Single-molecular force sensors were created based on force-induced oligonucleotide dehybridization. (A) Schematic of force detection using OTS. (B) Images of epithelial-like CHO-K1 cells seeded (2 hours) on densely immobilized (~1000 μm⁻²) dp30, dp46, and dp58 conjugated with a cRGDfK ligand. (C) CHO-K1 cell area on the three OTS coated surfaces. N = 112, 109, and 99 cells from three independent experiments. (D) The count of dehybridized OTS per cell. The red lines are median and interquartile range. P-values are from the Kruskal-Wallis test. (E) BJ-5ta fibroblast force-activated dp30 signal is temporally resolved at 5 min intervals. The density of force events quantified by measuring single Cy3 signals. (F) Temporal relation between RICM, dp30 signal increase, and paxillin-GFP signals. Pixel-wise signal traces were aligned to the peak of GFP signal and averaged (2830 pixels; mean±SE). BJ-5ta fibroblast spreading was monitored at 2 min time intervals. Scale bars, 10 μm.

Fig. 3.. OTS refreshing.

Refreshment of forced-activated OTS maintains the high detection sensitivity and reveals integrin subclusters within focal adhesions. (A) Quencher strands were injected (1 uM, 500 uL/min) into the imaging chamber to erase dp46 signals force-activated by fibroblasts. The force recording was resumed by washing out the quencher strands. (B) The total dp30 signal per cell in each step. N = 4 cells. (C) Cell area in each step. (D) Force detection within a mature focal adhesion on refreshed dp30 surface. The time resolved force signals (dp30 signal increase or Δdp30) are overlaid on the RICM images (top panel) and the intensity-calibrated images are shown after median filtering (bottom panel). The force transmission count for each frame is shown in yellow text for two spots. (E) The lifetime of force signal spots. Single-exponential fitting of the cumulative count was shown. (F) Fluorescence intensity histogram of individual spot normalized to single Cy3 signal. White scale bars, 10 μm. yellow scale bar, 2 μm.

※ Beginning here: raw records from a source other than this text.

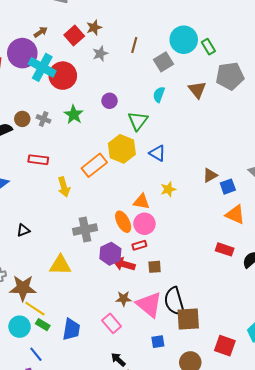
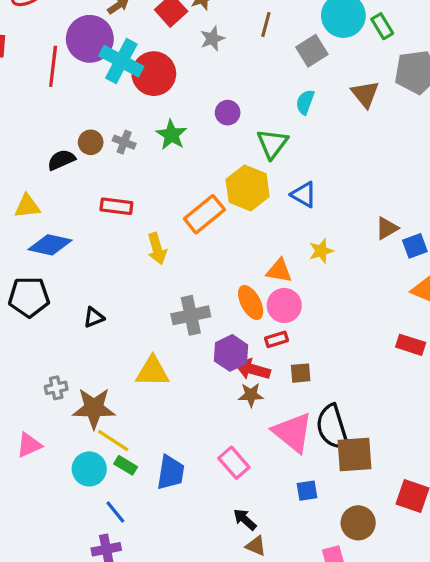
brown star: (124, 299) -> (251, 395), moved

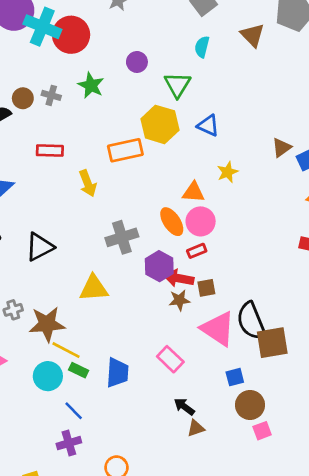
orange rectangle: (204, 214) -> (125, 150), turned 32
black triangle: (94, 317) -> (40, 247), size x1.6
brown square: (301, 373) -> (206, 288), moved
brown circle: (358, 523) -> (250, 405), moved
brown triangle: (256, 546) -> (196, 428), turned -36

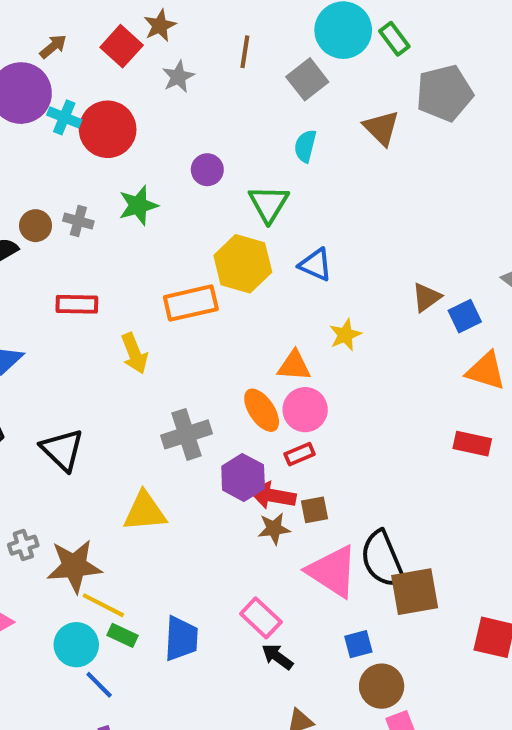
cyan cross: (42, 27) -> (64, 117), size x0.6
green star: (91, 85) -> (138, 205), turned 30
black triangle: (40, 247) -> (62, 450), turned -48
black arrow: (184, 407) -> (277, 657), moved
blue line: (74, 411) -> (99, 685), moved

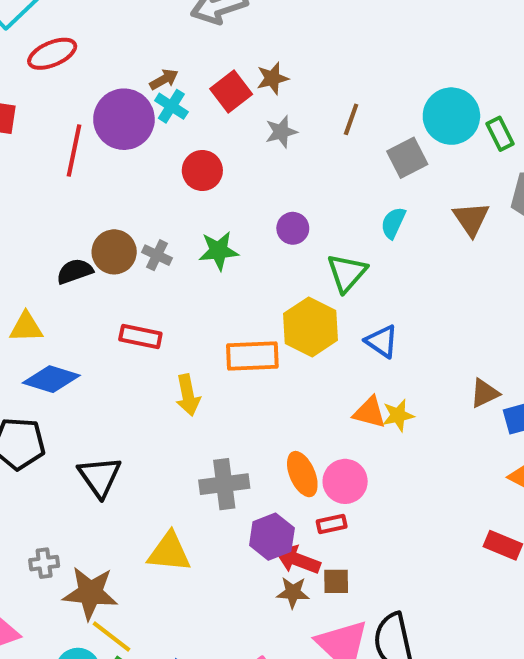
cyan cross: (64, 117) -> (171, 106), moved
red circle: (108, 129) -> (202, 170), size x0.7
brown circle: (36, 226) -> (114, 252), size x1.4
orange triangle: (294, 366) -> (369, 413), moved

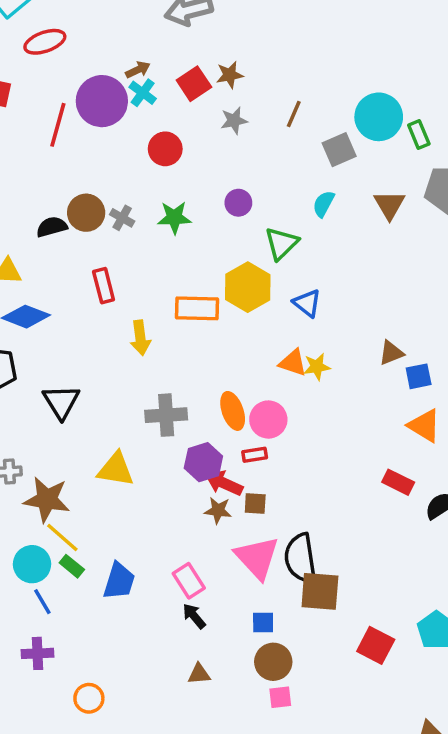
red rectangle: (140, 337) -> (104, 286), turned 60

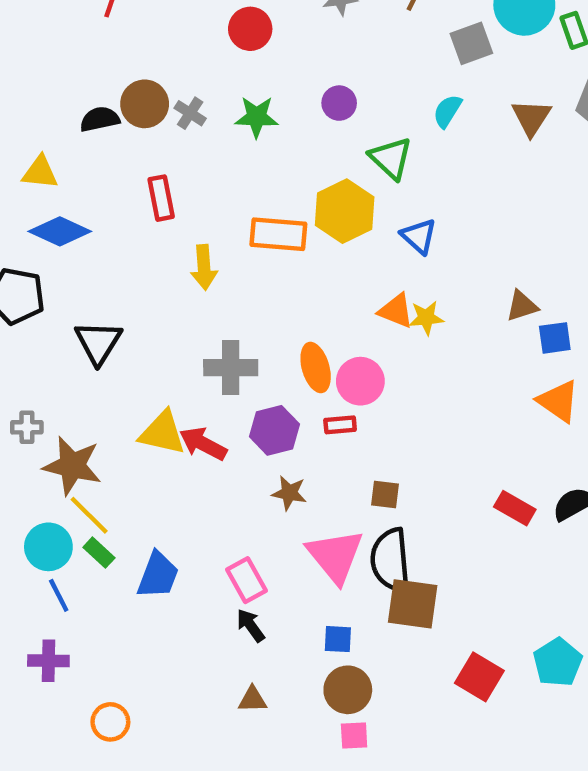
green triangle: (282, 243) -> (391, 158), turned -36
red rectangle: (398, 482) -> (515, 508), moved
red arrow: (224, 483) -> (203, 444), moved
brown square: (255, 504) -> (385, 495), moved

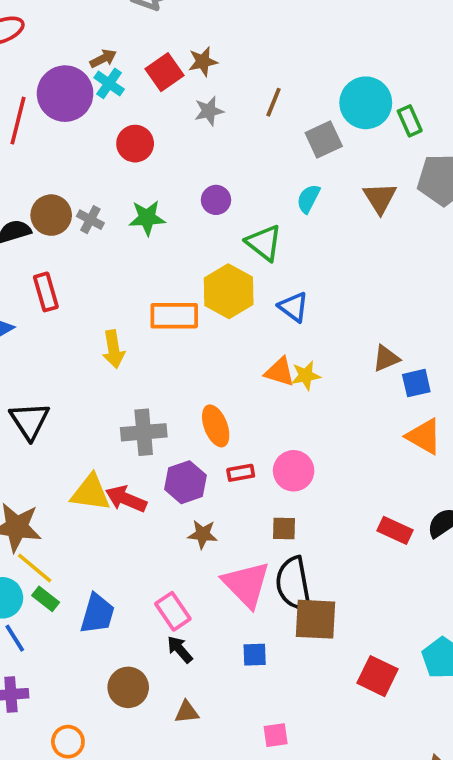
red rectangle: (161, 198) -> (46, 292), moved
pink circle: (360, 381) -> (294, 471), moved
brown circle: (348, 690) -> (128, 687), moved

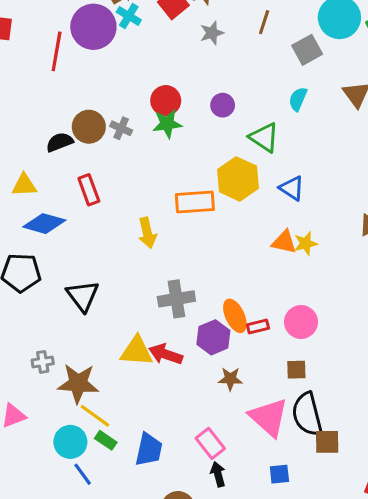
red circle: (135, 144) -> (166, 101), moved
orange ellipse: (216, 426) -> (235, 316), moved
brown square: (315, 619) -> (327, 442), size x0.7
black arrow: (180, 649) -> (218, 474), turned 30

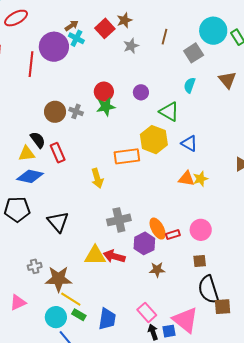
black semicircle: (60, 142) -> (38, 140), moved, turned 78
yellow triangle: (24, 185) -> (27, 154), moved
pink triangle: (269, 417) -> (185, 320), moved
blue square: (279, 474) -> (169, 331), moved

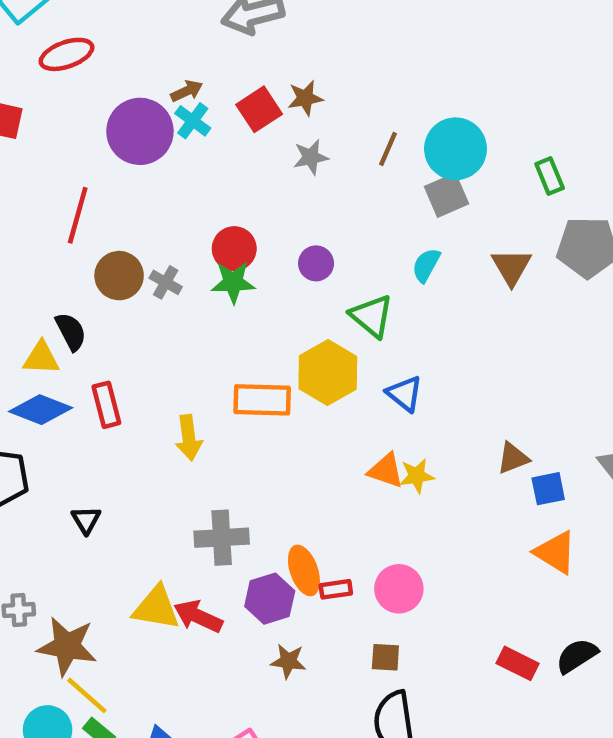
cyan circle: (213, 31) -> (456, 149), moved
red line: (31, 64) -> (78, 215), moved
red rectangle: (58, 153) -> (106, 405), moved
black triangle: (58, 222) -> (86, 520), size x0.6

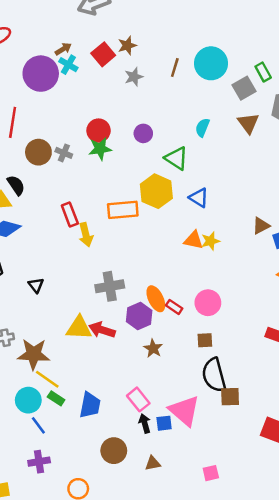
gray square: (446, 195) -> (244, 88), moved
red rectangle: (106, 405) -> (70, 214), moved
red rectangle: (336, 589) -> (174, 307), turned 49
brown star: (288, 661) -> (153, 348), turned 30

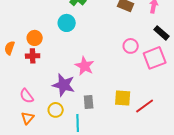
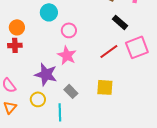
black rectangle: (162, 33) -> (120, 22), moved
pink circle: (131, 46) -> (69, 30), moved
gray rectangle: (89, 102) -> (71, 91), turned -40
red line: (145, 106) -> (109, 51), moved

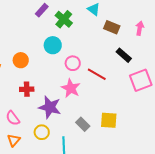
red cross: (15, 45) -> (27, 89), moved
red line: (109, 51) -> (97, 74), moved, turned 66
gray rectangle: (71, 91) -> (83, 124), moved

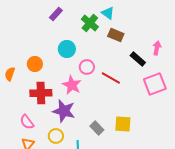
green cross: (64, 19) -> (90, 23), moved
brown rectangle: (112, 27) -> (116, 35), moved
pink arrow: (140, 28) -> (157, 48), moved
pink star: (71, 88) -> (72, 85), moved
red cross: (27, 89) -> (41, 93), size x1.5

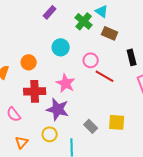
black rectangle: (138, 59) -> (132, 57), turned 35
pink circle: (87, 67) -> (91, 60), moved
pink semicircle: (27, 122) -> (14, 114), moved

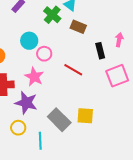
pink circle: (91, 60) -> (44, 54), moved
gray rectangle: (91, 126) -> (59, 120), size x1.6

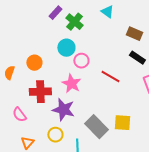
green cross: (52, 15) -> (74, 22), moved
brown rectangle: (78, 27) -> (134, 34), moved
black rectangle: (100, 51) -> (137, 58), turned -42

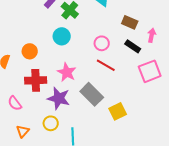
pink circle: (81, 61) -> (102, 43), moved
yellow square: (122, 123) -> (118, 111), turned -30
gray rectangle: (96, 127) -> (92, 94), moved

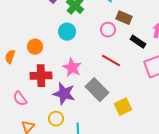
brown rectangle: (130, 22) -> (124, 18), moved
pink circle: (102, 43) -> (108, 30), moved

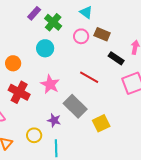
pink circle: (108, 30) -> (81, 36), moved
red cross: (41, 76) -> (19, 92), turned 30
purple star: (64, 94) -> (54, 120), moved, size x0.6

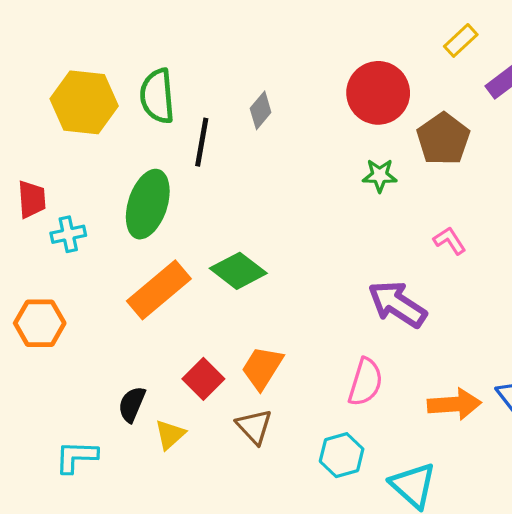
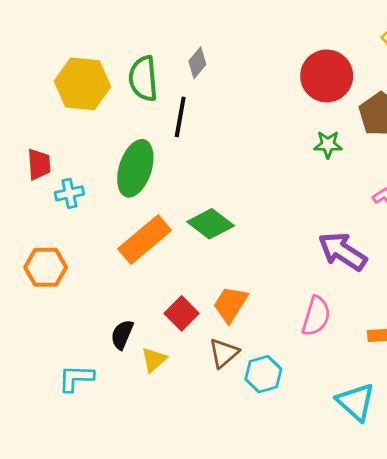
gray diamond: (261, 110) -> (197, 63), moved
brown triangle: (254, 427) -> (224, 353), turned 32
cyan hexagon: (342, 455) -> (263, 374), moved

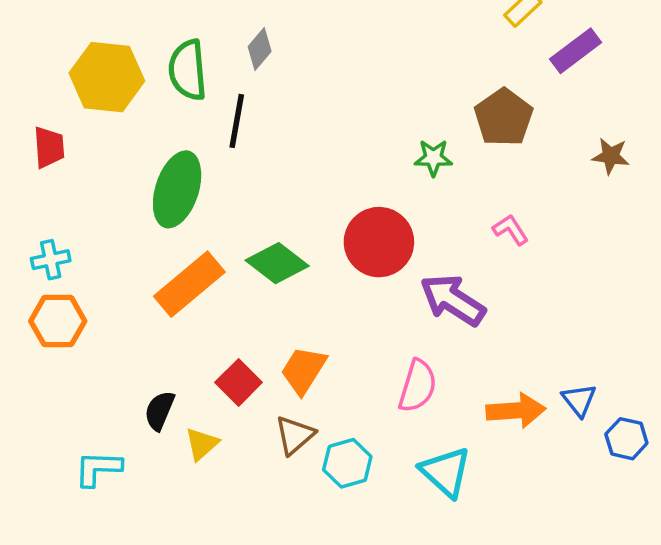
red circle: (327, 76) -> (379, 242), moved
red trapezoid: (39, 164) -> (49, 147), moved
cyan cross: (69, 193) -> (51, 260), moved
cyan triangle: (356, 402) -> (446, 472), moved

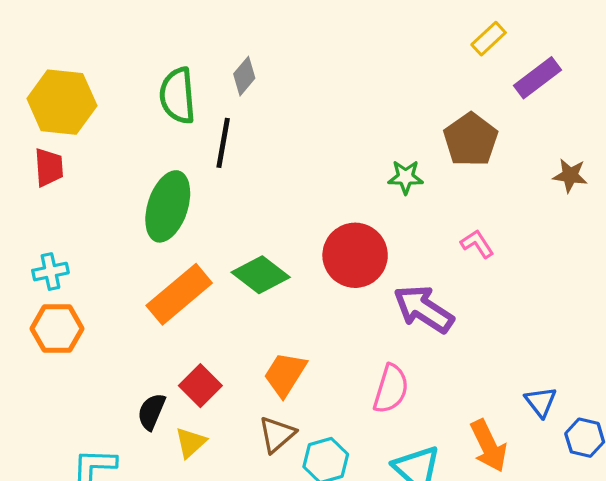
yellow hexagon: (107, 77) -> (62, 102), moved
red square: (239, 382) -> (200, 386), moved
orange arrow: (516, 411) -> (489, 446), moved, turned 68

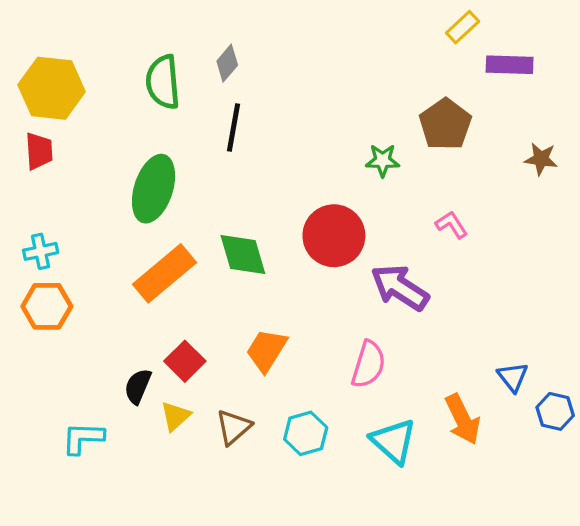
purple rectangle: (537, 78) -> (510, 65), turned 39
black line: (223, 143) -> (234, 127), moved
green diamond: (261, 275) -> (243, 255), turned 36
brown triangle: (277, 434) -> (234, 427), moved

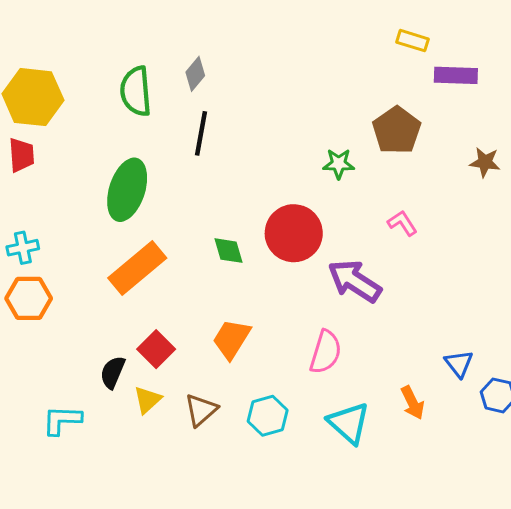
yellow rectangle: (463, 27) -> (412, 41), turned 60
green diamond: (243, 255) -> (229, 251), moved, size x0.7
orange arrow: (463, 419) -> (412, 403), size x0.7

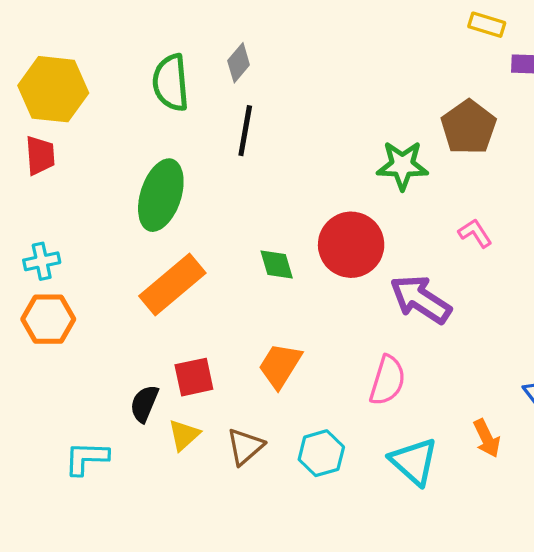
green star: (339, 164) -> (402, 165), size x1.4
red square: (156, 349) -> (194, 377), turned 33

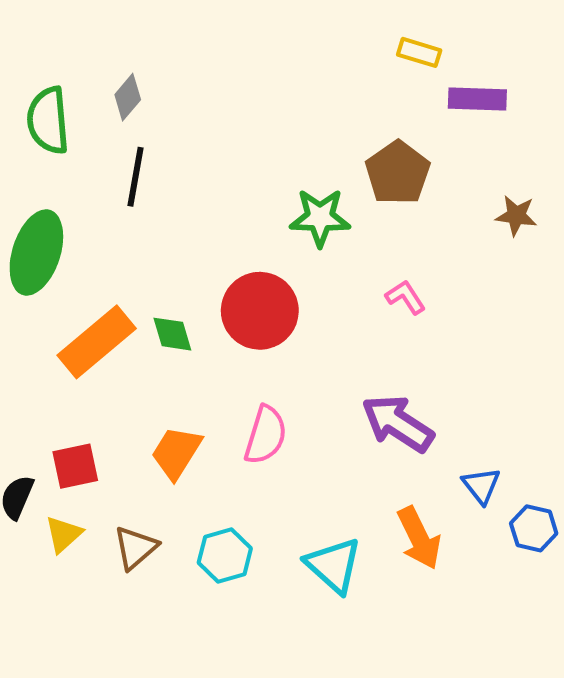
orange rectangle: (172, 284) -> (97, 342), moved
purple arrow: (421, 299) -> (398, 423), moved
pink semicircle: (387, 380) -> (266, 435), moved
orange arrow: (487, 438) -> (419, 538), size x1.4

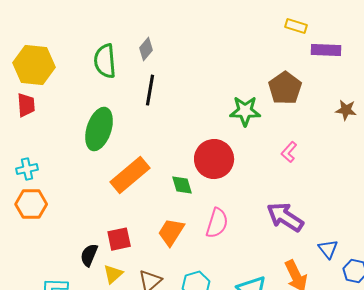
pink L-shape: (405, 297) -> (289, 152), turned -105
green diamond: (172, 334) -> (182, 185), moved

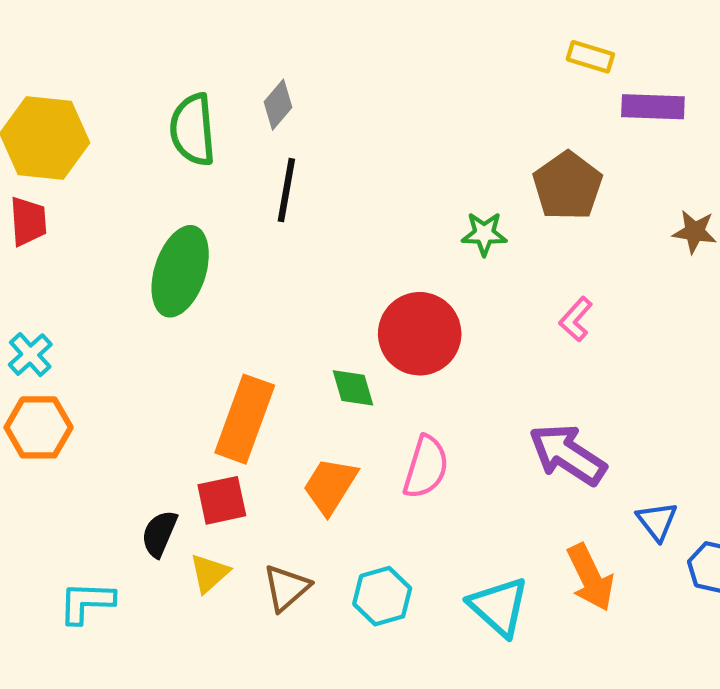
green star: (245, 111) -> (484, 234), size x0.7
cyan cross: (27, 169) -> (30, 355), turned -30
orange rectangle: (130, 175) -> (245, 419), moved, turned -30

Fig. 4.. Cellular force loading rate measurement using serially connected OTS.

A serially connected OTS detects two levels of force, enabling loading rate measurement. (A) Schematic of two-level force detection using OTS. (B-D) RGD-binding integrin force in epithelial cells (U2-OS). The ligand used is cRGDfK. (B) Two OTS signals (red for dp16-Atto647N and green for dp30-Cy3) are overlaid on the ventral surface image (RICM). Colocalized signals were marked in yellow circles (Atto647N and Cy3). Time-lapse images of the spots are shown. Scale bars, 10 μm. (C) Histogram of time delay between dp16 and dp30 signals (5 s interval). (D) Effect of cytoskeletal inhibitors on loading rate in U2-OS cells: para-amino-Blebbistatin (10 μM) or CK666 (50 μM). (E-H) Integrin α4β1 force in monocyte (THP-1) was measured using LDVP. (E) Histogram of measured time delay in basal condition (2.5 s interval). (F) Loading rate in a hypertonic, isotonic, or hypotonic medium. (G) Loading rate with DMSO (0.02%) or a cytoskeletal inhibitor: para-amino-Blebbistatin (10 μM), Cytochalasin D (0.5 μM), SMIFH2 (1 μM), or CK666 (10 μM). (H) Viscosity effect on loading rate. Hydroxypropyl methylcellulose was added. Data is combined from three independent experiments. Data and error bars indicate the result of single-exponential fitting and 90% confidence intervals (D, F-H). See fig. S7 for additional information.